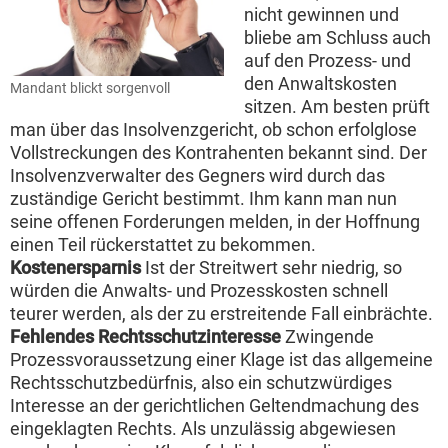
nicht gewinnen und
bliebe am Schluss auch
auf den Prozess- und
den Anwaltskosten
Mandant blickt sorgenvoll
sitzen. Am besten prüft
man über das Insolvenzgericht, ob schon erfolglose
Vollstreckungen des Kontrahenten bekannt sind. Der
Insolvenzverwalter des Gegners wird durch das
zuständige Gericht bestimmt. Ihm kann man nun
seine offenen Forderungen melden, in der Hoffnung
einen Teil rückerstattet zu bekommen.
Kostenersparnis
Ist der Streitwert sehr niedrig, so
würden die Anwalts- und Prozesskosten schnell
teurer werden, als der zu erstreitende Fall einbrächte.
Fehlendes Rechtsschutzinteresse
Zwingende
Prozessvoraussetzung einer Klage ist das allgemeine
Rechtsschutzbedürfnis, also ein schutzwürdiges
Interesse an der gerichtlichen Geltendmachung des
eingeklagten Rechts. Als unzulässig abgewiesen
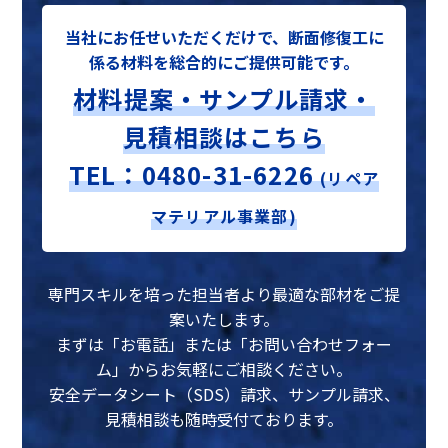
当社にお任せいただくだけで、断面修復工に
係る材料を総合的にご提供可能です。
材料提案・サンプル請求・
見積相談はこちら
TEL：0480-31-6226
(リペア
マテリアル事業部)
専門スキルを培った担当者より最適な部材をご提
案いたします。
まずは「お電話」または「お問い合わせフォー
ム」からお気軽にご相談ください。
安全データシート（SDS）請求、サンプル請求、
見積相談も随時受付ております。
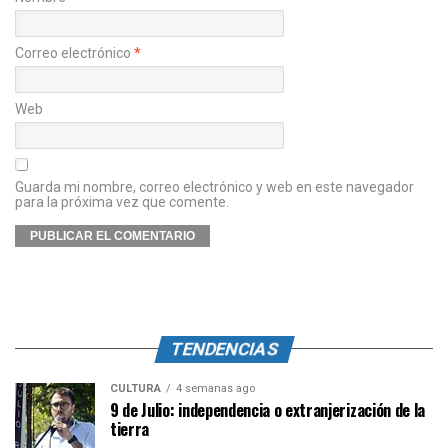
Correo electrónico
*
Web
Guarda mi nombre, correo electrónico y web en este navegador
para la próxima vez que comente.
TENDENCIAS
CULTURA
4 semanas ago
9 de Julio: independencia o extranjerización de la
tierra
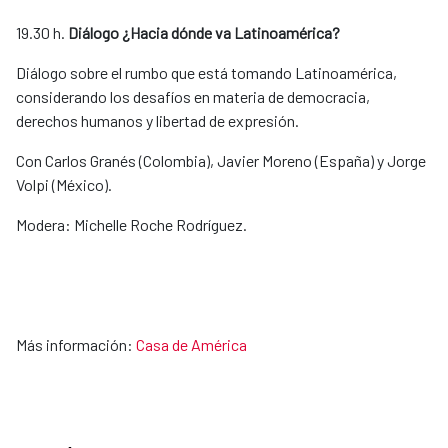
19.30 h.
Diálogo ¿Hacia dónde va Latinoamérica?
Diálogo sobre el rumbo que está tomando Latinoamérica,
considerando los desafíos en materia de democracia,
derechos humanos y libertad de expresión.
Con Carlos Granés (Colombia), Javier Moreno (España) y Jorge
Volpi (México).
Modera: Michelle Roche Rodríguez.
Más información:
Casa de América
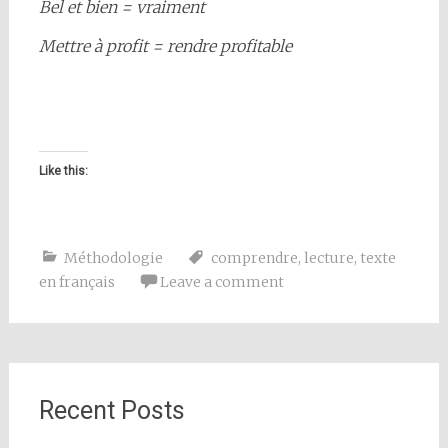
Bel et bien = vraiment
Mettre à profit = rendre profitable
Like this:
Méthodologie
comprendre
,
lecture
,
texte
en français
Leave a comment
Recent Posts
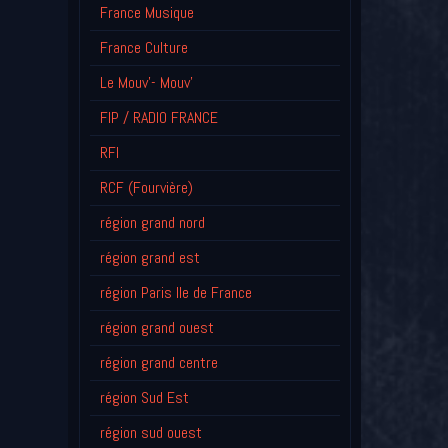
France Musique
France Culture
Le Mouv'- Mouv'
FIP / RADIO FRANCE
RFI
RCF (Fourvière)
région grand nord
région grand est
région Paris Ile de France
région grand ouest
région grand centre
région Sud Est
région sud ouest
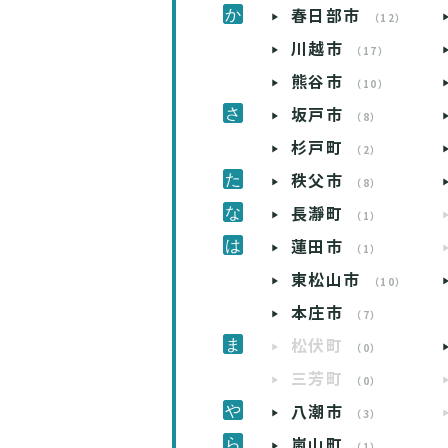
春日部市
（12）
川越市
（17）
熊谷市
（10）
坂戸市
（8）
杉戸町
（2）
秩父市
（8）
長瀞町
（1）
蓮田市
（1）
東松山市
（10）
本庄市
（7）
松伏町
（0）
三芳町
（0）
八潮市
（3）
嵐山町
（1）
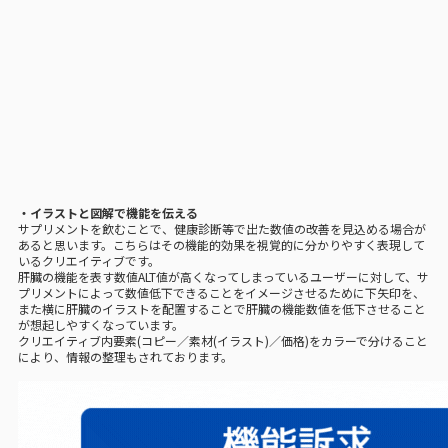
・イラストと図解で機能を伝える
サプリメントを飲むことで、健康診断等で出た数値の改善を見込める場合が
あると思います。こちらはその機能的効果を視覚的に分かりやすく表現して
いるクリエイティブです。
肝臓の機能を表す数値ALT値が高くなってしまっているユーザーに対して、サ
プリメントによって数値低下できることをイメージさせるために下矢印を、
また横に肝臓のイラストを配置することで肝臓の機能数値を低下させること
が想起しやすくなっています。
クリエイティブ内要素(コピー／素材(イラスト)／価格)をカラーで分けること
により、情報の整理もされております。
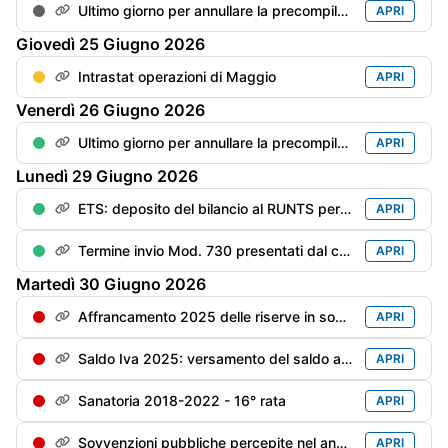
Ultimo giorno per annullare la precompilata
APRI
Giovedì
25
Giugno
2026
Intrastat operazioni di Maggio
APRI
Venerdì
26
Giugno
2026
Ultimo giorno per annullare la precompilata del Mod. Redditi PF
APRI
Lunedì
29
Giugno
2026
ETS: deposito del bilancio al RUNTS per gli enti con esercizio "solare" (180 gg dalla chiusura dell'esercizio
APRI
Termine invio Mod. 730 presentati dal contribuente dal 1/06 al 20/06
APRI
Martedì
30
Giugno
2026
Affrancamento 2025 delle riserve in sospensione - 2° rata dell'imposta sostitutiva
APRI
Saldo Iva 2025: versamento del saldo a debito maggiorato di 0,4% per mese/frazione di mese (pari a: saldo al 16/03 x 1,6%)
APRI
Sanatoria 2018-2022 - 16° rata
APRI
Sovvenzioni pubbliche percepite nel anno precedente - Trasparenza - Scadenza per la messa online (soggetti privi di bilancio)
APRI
===
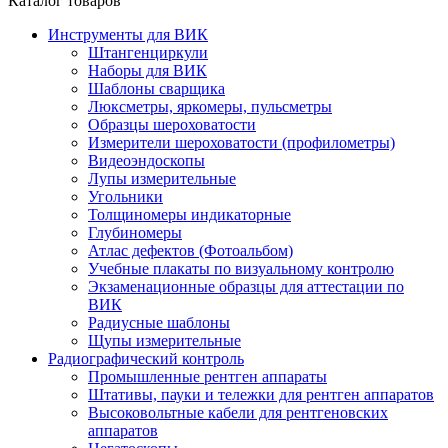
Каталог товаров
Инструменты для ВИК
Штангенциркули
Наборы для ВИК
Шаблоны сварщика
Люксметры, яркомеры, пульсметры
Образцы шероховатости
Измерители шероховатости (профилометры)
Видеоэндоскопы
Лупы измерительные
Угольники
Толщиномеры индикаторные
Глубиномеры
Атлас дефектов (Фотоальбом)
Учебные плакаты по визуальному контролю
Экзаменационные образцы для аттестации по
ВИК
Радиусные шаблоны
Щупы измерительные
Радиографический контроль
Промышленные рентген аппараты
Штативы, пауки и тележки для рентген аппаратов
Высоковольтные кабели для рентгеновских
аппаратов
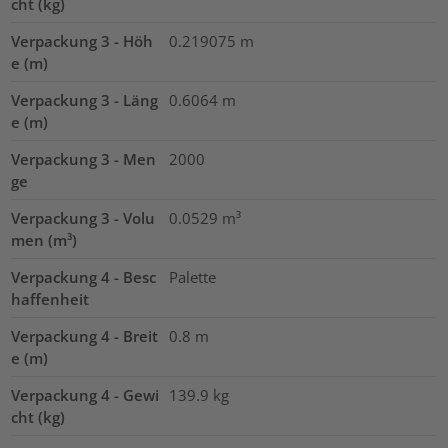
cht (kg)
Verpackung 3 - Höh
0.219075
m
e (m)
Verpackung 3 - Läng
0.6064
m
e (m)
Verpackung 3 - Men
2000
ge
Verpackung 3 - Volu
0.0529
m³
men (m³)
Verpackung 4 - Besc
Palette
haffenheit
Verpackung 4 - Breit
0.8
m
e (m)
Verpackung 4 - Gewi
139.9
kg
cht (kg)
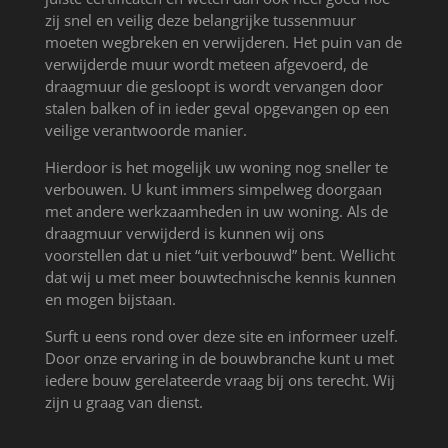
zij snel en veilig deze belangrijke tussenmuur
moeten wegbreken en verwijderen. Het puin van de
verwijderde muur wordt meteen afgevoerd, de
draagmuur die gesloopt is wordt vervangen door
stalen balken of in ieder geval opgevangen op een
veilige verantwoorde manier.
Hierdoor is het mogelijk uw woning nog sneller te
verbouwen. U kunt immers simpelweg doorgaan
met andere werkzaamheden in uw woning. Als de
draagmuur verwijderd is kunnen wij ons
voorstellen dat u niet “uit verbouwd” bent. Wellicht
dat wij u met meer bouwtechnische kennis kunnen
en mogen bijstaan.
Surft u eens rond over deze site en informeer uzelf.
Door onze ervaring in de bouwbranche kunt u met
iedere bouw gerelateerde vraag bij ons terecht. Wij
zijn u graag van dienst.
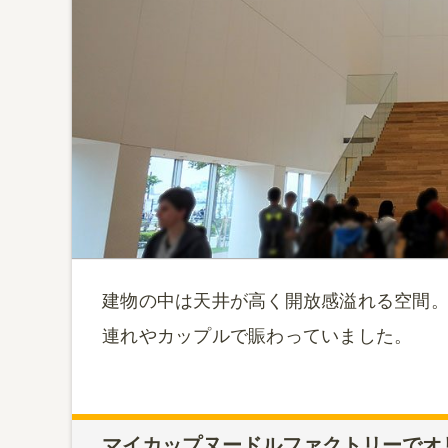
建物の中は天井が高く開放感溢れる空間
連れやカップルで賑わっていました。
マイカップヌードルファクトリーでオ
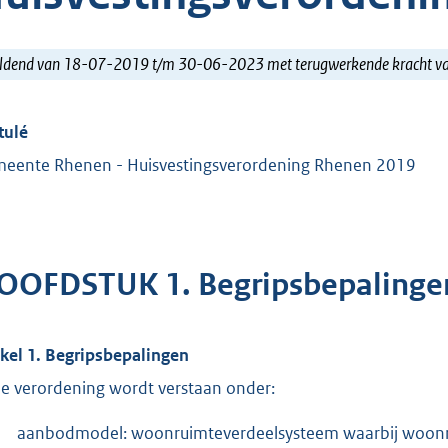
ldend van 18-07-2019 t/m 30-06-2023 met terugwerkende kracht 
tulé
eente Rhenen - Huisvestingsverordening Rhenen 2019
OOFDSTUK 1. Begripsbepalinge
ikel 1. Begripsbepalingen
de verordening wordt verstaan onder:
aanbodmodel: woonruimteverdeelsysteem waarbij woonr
===
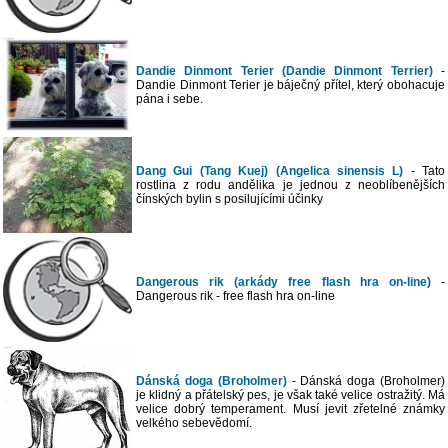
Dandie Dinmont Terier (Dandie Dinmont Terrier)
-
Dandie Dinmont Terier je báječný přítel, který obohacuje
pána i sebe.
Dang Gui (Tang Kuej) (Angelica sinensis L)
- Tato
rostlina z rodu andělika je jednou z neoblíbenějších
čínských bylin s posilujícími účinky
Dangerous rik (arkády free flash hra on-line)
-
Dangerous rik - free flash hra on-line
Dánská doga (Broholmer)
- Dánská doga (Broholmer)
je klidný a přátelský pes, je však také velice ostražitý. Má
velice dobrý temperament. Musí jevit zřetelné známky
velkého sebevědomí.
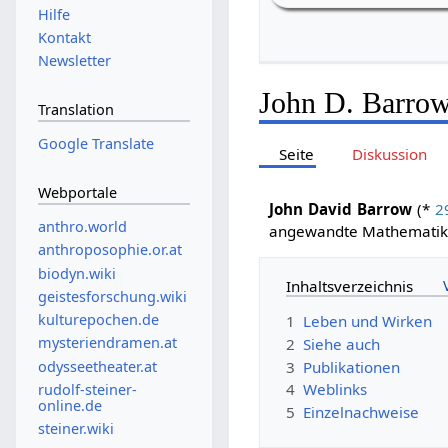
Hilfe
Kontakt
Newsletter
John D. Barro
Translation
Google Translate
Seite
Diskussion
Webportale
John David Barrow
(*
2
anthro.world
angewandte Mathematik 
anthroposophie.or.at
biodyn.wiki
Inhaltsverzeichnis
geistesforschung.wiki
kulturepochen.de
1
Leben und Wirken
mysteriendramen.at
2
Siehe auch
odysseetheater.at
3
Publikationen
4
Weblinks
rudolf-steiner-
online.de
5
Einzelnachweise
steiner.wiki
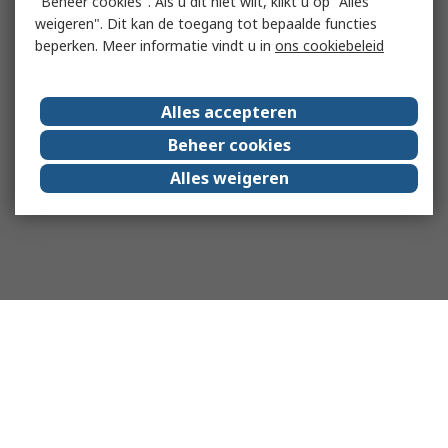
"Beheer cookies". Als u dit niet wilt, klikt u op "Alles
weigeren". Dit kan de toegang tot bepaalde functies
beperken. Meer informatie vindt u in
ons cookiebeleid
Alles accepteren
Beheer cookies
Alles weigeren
===
• Problem details
Using the records above, say how many lines contain the word "free". Write the number alone.

• Finished task
2